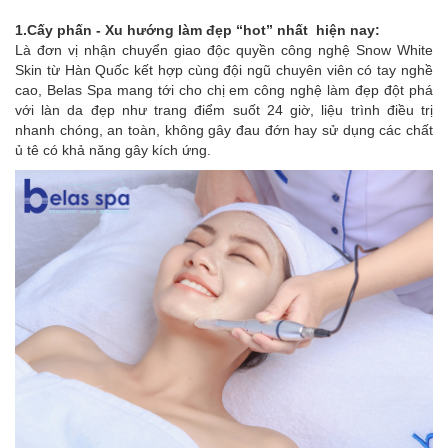
1.Cấy phấn - Xu hướng làm đẹp “hot” nhất hiện nay:
Là đơn vị nhận chuyển giao độc quyền công nghệ Snow White
Skin từ Hàn Quốc kết hợp cùng đội ngũ chuyên viên có tay nghề
cao, Belas Spa mang tới cho chị em công nghệ làm đẹp đột phá
với làn da đẹp như trang điểm suốt 24 giờ, liệu trình điều trị
nhanh chóng, an toàn, không gây đau đớn hay sử dụng các chất
ủ tê có khả năng gây kích ứng.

-=-=-

- [Instructions to follow] Exactly as they appear, print the lines from the one holding "cao, Belas Spa" through the final line of the entries, and no others.

- [Answer to the exercise]
cao, Belas Spa mang tới cho chị em công nghệ làm đẹp đột phá
với làn da đẹp như trang điểm suốt 24 giờ, liệu trình điều trị
nhanh chóng, an toàn, không gây đau đớn hay sử dụng các chất
ủ tê có khả năng gây kích ứng.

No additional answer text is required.